**WHAT IS REQUIRED:**
Your job is to return every line of the listing holding the string "Vikings".
GIVEN RECORDS Start Marker
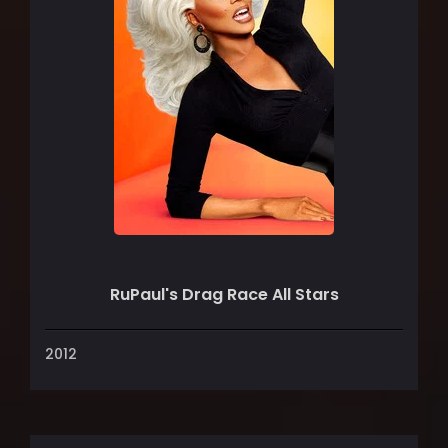
RuPaul's Drag Race All Stars
2012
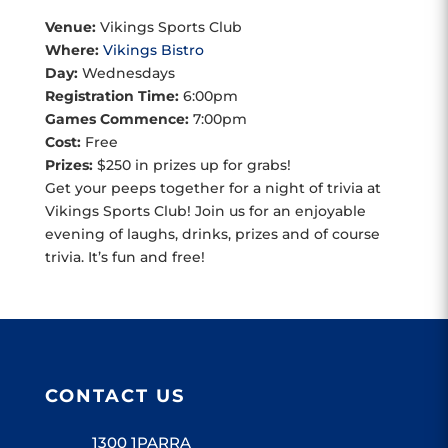
Venue:
Vikings Sports Club
Where:
Vikings Bistro
Day:
Wednesdays
Registration Time:
6:00pm
Games Commence:
7:00pm
Cost:
Free
Prizes:
$250 in prizes up for grabs!
Get your peeps together for a night of trivia at
Vikings Sports Club! Join us for an enjoyable
evening of laughs, drinks, prizes and of course
trivia. It’s fun and free!
CONTACT US
1300 1PARRA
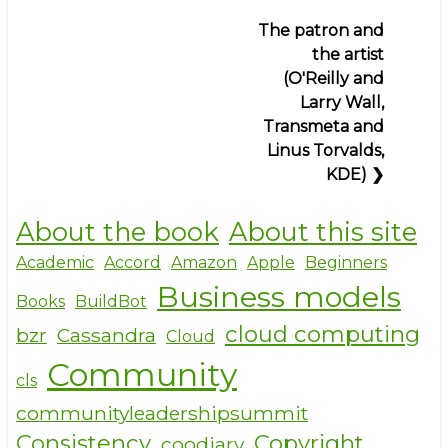
for
o
The patron and
work
k
the artist
(Germany
(O'Reilly and
and
Larry Wall,
Kroupware)
Transmeta and
Linus Torvalds,
KDE)
❯
About the book
About this site
Academic
Accord
Amazon
Apple
Beginners
Business models
Books
BuildBot
cloud computing
bzr
Cassandra
Cloud
Community
cls
communityleadershipsummit
Consistency
Copyright
coodiary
GIVEN RECORDS End Marker
**TASK ANSWER:**
Vikings Sports Club
Vikings Bistro
Vikings Sports Club! Join us for an enjoyable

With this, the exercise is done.